2.MIC : ((examine la pièce de châssis)) (c’est dégueulasse/)

Finalement, nos transcriptions véhiculent des informations relatives aux dimensions non verbales de l’interaction. Celles-ci se présentent sous la forme de commentaires indiqués entre doubles parenthèses.

15.ALE : ça on le met ici\ ((montre sur la pièce de châssis))

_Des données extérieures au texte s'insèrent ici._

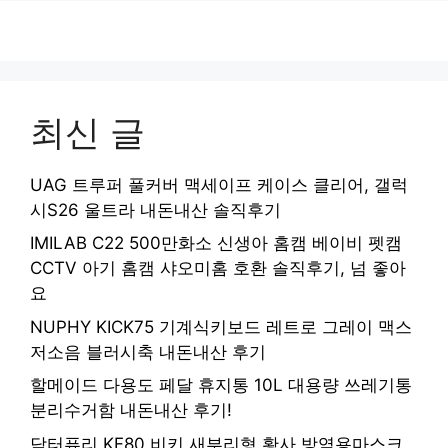
최신 글
UAG 트루퍼 풀커버 맥세이프 케이스 클리어, 갤럭
시S26 울트라 내돈내산 솔직후기
IMILAB C22 500만화소 신생아 홈캠 베이비 펫캠
CCTV 아기 홈캠 샤오미홈 호환 솔직후기, 넘 좋아
요
NUPHY KICK75 기계식키보드 레트로 그레이 맥스
저소음 블러시축 내돈내산 후기
할메이드 다용도 페달 휴지통 10L 대용량 쓰레기통
분리수거함 내돈내산 후기!
닥터퓨리 KF80 비키 새부리형 황사 방역용마스크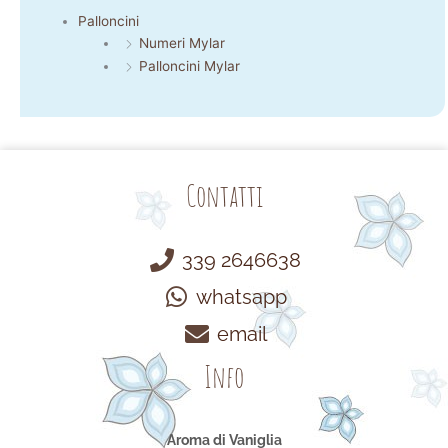
Palloncini
Numeri Mylar
Palloncini Mylar
Contatti
339 2646638
whatsapp
email
Info
Aroma di Vaniglia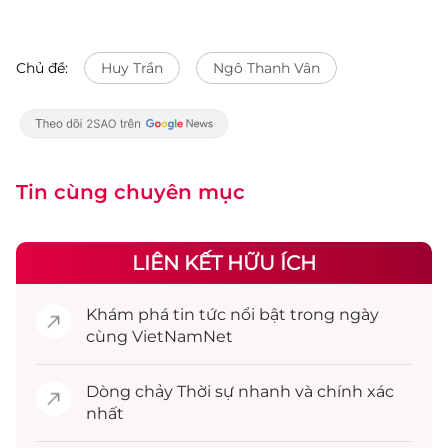
Chủ đề:
Huy Trần
Ngô Thanh Vân
Tin cùng chuyên mục
LIÊN KẾT HỮU ÍCH
Khám phá
tin tức
nổi bật trong ngày
cùng VietNamNet
Dòng chảy
Thời sự
nhanh và chính xác
nhất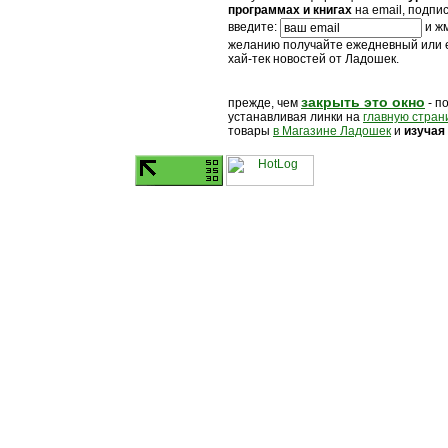
программах и книгах
на email, подпи
введите:
и жм
желанию получайте ежедневный или
хай-тек новостей от Ладошек.
закрыть это окно
прежде, чем
- п
устанавливая линки на
главную стран
товары
в Магазине Ладошек
и
изучая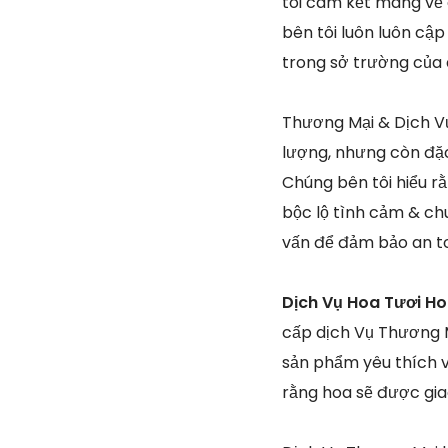
tôi cam kết mang về 
bên tôi luôn luôn cậ
trong sở trường của
Thương Mại & Dịch Vụ 
lượng, nhưng còn đặc
Chúng bên tôi hiểu r
bộc lộ tình cảm & chu
vấn để đảm bảo an to
Dịch Vụ Hoa Tươi Ho
cấp dịch Vụ Thương M
sản phẩm yêu thích v
rằng hoa sẽ được gia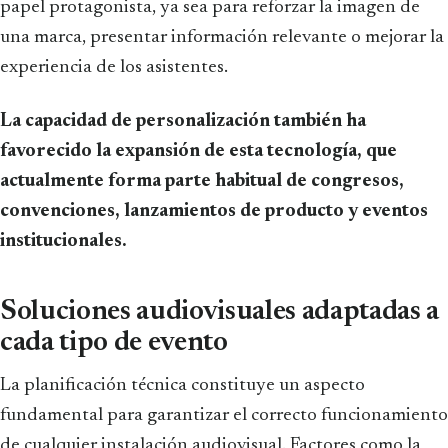
papel protagonista, ya sea para reforzar la imagen de
una marca, presentar información relevante o mejorar la
experiencia de los asistentes.
La capacidad de personalización también ha
favorecido la expansión de esta tecnología, que
actualmente forma parte habitual de congresos,
convenciones, lanzamientos de producto y eventos
institucionales.
Soluciones audiovisuales adaptadas a
cada tipo de evento
La planificación técnica constituye un aspecto
fundamental para garantizar el correcto funcionamiento
de cualquier instalación audiovisual. Factores como la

Ces commentaires peuvent porter sur différentes actions non verbales des acteurs :

leurs déplacements dans l’espace ; leurs postures ; des manipulations d’objets matériels ; des gestes co-verbaux ; ou encore des activités vocales non linguistiques comme le rire. Par ailleurs, certaines activités non verbales qui nous semblent particulièrement significatives sont soutenues par des vignettes photographiques restituées en fin de transcription. Celles-ci dont accompagnées d’un index (#1, #2, #3) renvoyant à la position de l’image dans le flux de la transcription.

Les différentes conventions que nous avons suivies sur les plans des contenus échangés, des dimensions prosodiques et non verbales des interactions sont synthétisées dans le tableau ci-dessous :

Figure 10. Synthèse des conventions de transcription

Comme nous l’avons annoncé, c’est sur la base des transcriptions effectuées à partir des différentes situations de formation que nous avons pu délimiter précisément les séquences à analyser. Ces transcriptions nous ont en effet permis de nous familiariser de façon plus approfondie avec ces situations et de relever les séquences pertinentes pour une analyse approfondie. Par ailleurs, ces transcriptions rendent disponibles à l’analyse des processus dynamiques et les détails de l’interaction, qui resteraient difficiles à appréhender en l’absence

de cette démarche. C’est ainsi sur ces séquences transcrites, qui rendent compte des dimensions verbales, mais aussi non verbales des interactions que porteront nos analyses. Il convient toutefois de noter à ce propos que les transcriptions constituent en quelque sorte une représentation partielle des enregistrements audio-vidéo. Nous considérons par conséquent que l’opération de transcription représente une première phase d’analyse des données. En effet, du fait que les transcriptions ne peuvent rendre compte de la totalité des propriétés des interactions, elles opèrent une « sélection, une interprétation, un découpage et une catégorisation des propriétés de l’interaction » (Filliettaz, 2008b, p. 99) qu’elles rendent disponibles à l’analyse.